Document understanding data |
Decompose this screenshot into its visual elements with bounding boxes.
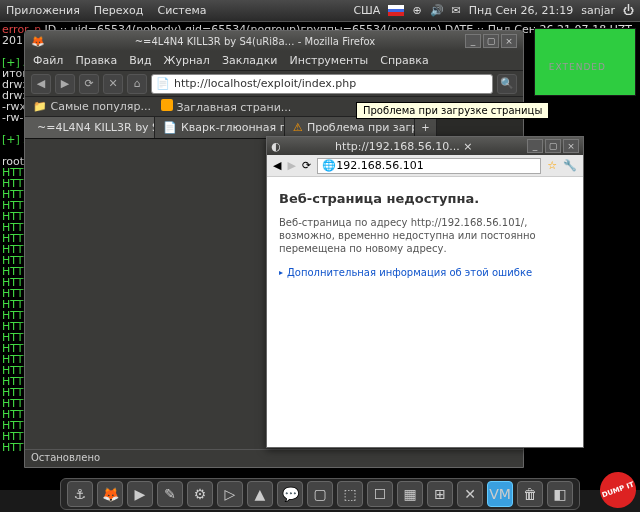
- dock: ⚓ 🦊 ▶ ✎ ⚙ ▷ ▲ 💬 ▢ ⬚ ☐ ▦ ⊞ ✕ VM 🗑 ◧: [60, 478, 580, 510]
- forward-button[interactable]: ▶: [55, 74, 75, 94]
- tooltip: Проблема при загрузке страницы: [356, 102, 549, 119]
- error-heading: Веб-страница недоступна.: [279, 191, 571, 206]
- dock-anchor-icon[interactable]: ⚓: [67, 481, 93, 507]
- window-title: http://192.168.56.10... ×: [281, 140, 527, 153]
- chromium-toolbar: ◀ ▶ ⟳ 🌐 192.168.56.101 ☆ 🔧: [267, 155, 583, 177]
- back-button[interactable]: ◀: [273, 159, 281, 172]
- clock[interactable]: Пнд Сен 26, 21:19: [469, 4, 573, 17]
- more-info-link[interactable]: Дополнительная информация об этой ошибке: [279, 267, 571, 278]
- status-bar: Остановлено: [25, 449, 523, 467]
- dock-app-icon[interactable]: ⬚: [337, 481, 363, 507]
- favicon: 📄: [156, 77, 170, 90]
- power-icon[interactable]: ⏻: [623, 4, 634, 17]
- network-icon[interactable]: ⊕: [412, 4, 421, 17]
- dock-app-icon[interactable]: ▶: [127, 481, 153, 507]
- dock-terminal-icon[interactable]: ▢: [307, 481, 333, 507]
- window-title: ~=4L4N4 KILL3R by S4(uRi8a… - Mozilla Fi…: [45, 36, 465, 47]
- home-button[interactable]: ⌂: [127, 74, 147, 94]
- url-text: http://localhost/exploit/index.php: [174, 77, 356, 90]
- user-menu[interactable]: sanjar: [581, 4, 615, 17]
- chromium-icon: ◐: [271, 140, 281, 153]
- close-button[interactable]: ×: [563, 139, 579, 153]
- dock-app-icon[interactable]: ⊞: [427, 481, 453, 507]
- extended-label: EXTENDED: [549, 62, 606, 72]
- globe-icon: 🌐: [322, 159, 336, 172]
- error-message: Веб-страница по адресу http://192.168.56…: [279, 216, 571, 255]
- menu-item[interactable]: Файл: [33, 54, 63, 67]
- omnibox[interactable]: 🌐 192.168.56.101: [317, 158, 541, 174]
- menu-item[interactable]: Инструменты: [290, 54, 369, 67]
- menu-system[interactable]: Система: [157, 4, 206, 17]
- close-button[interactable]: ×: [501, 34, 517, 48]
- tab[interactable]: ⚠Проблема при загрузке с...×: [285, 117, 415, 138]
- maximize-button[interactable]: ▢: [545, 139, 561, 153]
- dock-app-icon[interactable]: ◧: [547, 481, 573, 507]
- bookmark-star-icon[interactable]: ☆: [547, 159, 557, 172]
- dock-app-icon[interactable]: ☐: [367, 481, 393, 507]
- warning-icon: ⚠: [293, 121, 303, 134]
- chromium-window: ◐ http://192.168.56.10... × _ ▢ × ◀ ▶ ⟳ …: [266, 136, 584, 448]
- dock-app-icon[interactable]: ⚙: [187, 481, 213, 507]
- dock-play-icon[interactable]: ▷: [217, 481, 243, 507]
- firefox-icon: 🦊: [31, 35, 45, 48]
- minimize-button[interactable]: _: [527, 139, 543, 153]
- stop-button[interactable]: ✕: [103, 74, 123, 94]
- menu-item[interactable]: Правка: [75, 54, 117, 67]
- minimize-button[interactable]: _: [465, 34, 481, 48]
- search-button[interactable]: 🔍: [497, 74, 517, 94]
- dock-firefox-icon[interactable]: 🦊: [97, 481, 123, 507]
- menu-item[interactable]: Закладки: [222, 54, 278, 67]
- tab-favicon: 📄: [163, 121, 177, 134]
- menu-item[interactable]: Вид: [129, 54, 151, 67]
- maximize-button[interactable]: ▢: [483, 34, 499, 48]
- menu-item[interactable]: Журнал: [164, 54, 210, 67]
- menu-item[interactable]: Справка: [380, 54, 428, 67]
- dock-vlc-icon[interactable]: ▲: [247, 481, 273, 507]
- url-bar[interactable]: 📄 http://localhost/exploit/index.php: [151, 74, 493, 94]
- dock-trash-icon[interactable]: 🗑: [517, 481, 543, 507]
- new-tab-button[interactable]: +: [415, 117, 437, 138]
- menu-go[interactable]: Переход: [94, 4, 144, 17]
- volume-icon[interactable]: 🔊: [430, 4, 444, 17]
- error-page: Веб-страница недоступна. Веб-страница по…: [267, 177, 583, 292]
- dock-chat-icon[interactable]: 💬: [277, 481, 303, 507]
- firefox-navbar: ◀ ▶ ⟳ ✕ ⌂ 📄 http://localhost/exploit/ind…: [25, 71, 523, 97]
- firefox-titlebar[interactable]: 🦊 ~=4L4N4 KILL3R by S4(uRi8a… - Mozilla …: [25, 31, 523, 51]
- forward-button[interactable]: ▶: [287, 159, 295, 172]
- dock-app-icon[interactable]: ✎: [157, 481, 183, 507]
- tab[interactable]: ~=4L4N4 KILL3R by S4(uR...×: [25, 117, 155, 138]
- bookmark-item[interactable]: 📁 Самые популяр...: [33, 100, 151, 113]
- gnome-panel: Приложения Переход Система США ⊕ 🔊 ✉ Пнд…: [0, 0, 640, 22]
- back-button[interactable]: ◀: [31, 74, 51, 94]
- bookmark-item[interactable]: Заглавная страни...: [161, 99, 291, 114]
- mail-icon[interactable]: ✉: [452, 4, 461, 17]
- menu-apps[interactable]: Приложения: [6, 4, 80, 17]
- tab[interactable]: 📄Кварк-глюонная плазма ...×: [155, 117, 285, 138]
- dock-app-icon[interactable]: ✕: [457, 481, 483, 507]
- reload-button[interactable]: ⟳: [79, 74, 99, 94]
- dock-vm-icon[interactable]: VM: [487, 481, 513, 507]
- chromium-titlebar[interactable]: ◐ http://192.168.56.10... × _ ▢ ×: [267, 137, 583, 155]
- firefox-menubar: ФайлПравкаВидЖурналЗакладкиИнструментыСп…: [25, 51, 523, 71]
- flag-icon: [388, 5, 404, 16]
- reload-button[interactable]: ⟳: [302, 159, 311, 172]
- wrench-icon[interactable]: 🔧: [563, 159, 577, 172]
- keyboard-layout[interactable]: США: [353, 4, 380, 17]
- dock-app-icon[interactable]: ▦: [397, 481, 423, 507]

WORK REQUIRED | Reproduce the entries above without change, omitting all pictures.

EXERCISE SOLUTION |
Decompose this screenshot into its visual elements with bounding boxes.
- dock: ⚓ 🦊 ▶ ✎ ⚙ ▷ ▲ 💬 ▢ ⬚ ☐ ▦ ⊞ ✕ VM 🗑 ◧: [60, 478, 580, 510]
- forward-button[interactable]: ▶: [55, 74, 75, 94]
- tooltip: Проблема при загрузке страницы: [356, 102, 549, 119]
- error-heading: Веб-страница недоступна.: [279, 191, 571, 206]
- dock-anchor-icon[interactable]: ⚓: [67, 481, 93, 507]
- window-title: http://192.168.56.10... ×: [281, 140, 527, 153]
- chromium-toolbar: ◀ ▶ ⟳ 🌐 192.168.56.101 ☆ 🔧: [267, 155, 583, 177]
- back-button[interactable]: ◀: [273, 159, 281, 172]
- clock[interactable]: Пнд Сен 26, 21:19: [469, 4, 573, 17]
- more-info-link[interactable]: Дополнительная информация об этой ошибке: [279, 267, 571, 278]
- status-bar: Остановлено: [25, 449, 523, 467]
- dock-app-icon[interactable]: ⬚: [337, 481, 363, 507]
- favicon: 📄: [156, 77, 170, 90]
- power-icon[interactable]: ⏻: [623, 4, 634, 17]
- network-icon[interactable]: ⊕: [412, 4, 421, 17]
- dock-app-icon[interactable]: ▶: [127, 481, 153, 507]
- dock-terminal-icon[interactable]: ▢: [307, 481, 333, 507]
- window-title: ~=4L4N4 KILL3R by S4(uRi8a… - Mozilla Fi…: [45, 36, 465, 47]
- home-button[interactable]: ⌂: [127, 74, 147, 94]
- url-text: http://localhost/exploit/index.php: [174, 77, 356, 90]
- user-menu[interactable]: sanjar: [581, 4, 615, 17]
- chromium-icon: ◐: [271, 140, 281, 153]
- close-button[interactable]: ×: [563, 139, 579, 153]
- dock-app-icon[interactable]: ⊞: [427, 481, 453, 507]
- extended-label: EXTENDED: [549, 62, 606, 72]
- globe-icon: 🌐: [322, 159, 336, 172]
- error-message: Веб-страница по адресу http://192.168.56…: [279, 216, 571, 255]
- menu-item[interactable]: Файл: [33, 54, 63, 67]
- omnibox[interactable]: 🌐 192.168.56.101: [317, 158, 541, 174]
- menu-item[interactable]: Инструменты: [290, 54, 369, 67]
- menu-system[interactable]: Система: [157, 4, 206, 17]
- close-button[interactable]: ×: [501, 34, 517, 48]
- tab[interactable]: ⚠Проблема при загрузке с...×: [285, 117, 415, 138]
- maximize-button[interactable]: ▢: [545, 139, 561, 153]
- dock-app-icon[interactable]: ◧: [547, 481, 573, 507]
- bookmark-star-icon[interactable]: ☆: [547, 159, 557, 172]
- dock-app-icon[interactable]: ☐: [367, 481, 393, 507]
- warning-icon: ⚠: [293, 121, 303, 134]
- chromium-window: ◐ http://192.168.56.10... × _ ▢ × ◀ ▶ ⟳ …: [266, 136, 584, 448]
- dock-app-icon[interactable]: ⚙: [187, 481, 213, 507]
- dock-play-icon[interactable]: ▷: [217, 481, 243, 507]
- firefox-icon: 🦊: [31, 35, 45, 48]
- minimize-button[interactable]: _: [527, 139, 543, 153]
- stop-button[interactable]: ✕: [103, 74, 123, 94]
- menu-item[interactable]: Правка: [75, 54, 117, 67]
- minimize-button[interactable]: _: [465, 34, 481, 48]
- search-button[interactable]: 🔍: [497, 74, 517, 94]
- dock-firefox-icon[interactable]: 🦊: [97, 481, 123, 507]
- menu-item[interactable]: Закладки: [222, 54, 278, 67]
- tab-favicon: 📄: [163, 121, 177, 134]
- menu-item[interactable]: Вид: [129, 54, 151, 67]
- maximize-button[interactable]: ▢: [483, 34, 499, 48]
- menu-item[interactable]: Журнал: [164, 54, 210, 67]
- menu-item[interactable]: Справка: [380, 54, 428, 67]
- dock-vlc-icon[interactable]: ▲: [247, 481, 273, 507]
- url-bar[interactable]: 📄 http://localhost/exploit/index.php: [151, 74, 493, 94]
- dock-trash-icon[interactable]: 🗑: [517, 481, 543, 507]
- new-tab-button[interactable]: +: [415, 117, 437, 138]
- menu-go[interactable]: Переход: [94, 4, 144, 17]
- volume-icon[interactable]: 🔊: [430, 4, 444, 17]
- error-page: Веб-страница недоступна. Веб-страница по…: [267, 177, 583, 292]
- dock-chat-icon[interactable]: 💬: [277, 481, 303, 507]
- firefox-navbar: ◀ ▶ ⟳ ✕ ⌂ 📄 http://localhost/exploit/ind…: [25, 71, 523, 97]
- firefox-titlebar[interactable]: 🦊 ~=4L4N4 KILL3R by S4(uRi8a… - Mozilla …: [25, 31, 523, 51]
- forward-button[interactable]: ▶: [287, 159, 295, 172]
- dock-app-icon[interactable]: ✎: [157, 481, 183, 507]
- tab[interactable]: ~=4L4N4 KILL3R by S4(uR...×: [25, 117, 155, 138]
- bookmark-item[interactable]: 📁 Самые популяр...: [33, 100, 151, 113]
- gnome-panel: Приложения Переход Система США ⊕ 🔊 ✉ Пнд…: [0, 0, 640, 22]
- back-button[interactable]: ◀: [31, 74, 51, 94]
- bookmark-item[interactable]: Заглавная страни...: [161, 99, 291, 114]
- mail-icon[interactable]: ✉: [452, 4, 461, 17]
- menu-apps[interactable]: Приложения: [6, 4, 80, 17]
- tab[interactable]: 📄Кварк-глюонная плазма ...×: [155, 117, 285, 138]
- dock-app-icon[interactable]: ✕: [457, 481, 483, 507]
- reload-button[interactable]: ⟳: [79, 74, 99, 94]
- dock-vm-icon[interactable]: VM: [487, 481, 513, 507]
- chromium-titlebar[interactable]: ◐ http://192.168.56.10... × _ ▢ ×: [267, 137, 583, 155]
- firefox-menubar: ФайлПравкаВидЖурналЗакладкиИнструментыСп…: [25, 51, 523, 71]
- flag-icon: [388, 5, 404, 16]
- reload-button[interactable]: ⟳: [302, 159, 311, 172]
- wrench-icon[interactable]: 🔧: [563, 159, 577, 172]
- keyboard-layout[interactable]: США: [353, 4, 380, 17]
- dock-app-icon[interactable]: ▦: [397, 481, 423, 507]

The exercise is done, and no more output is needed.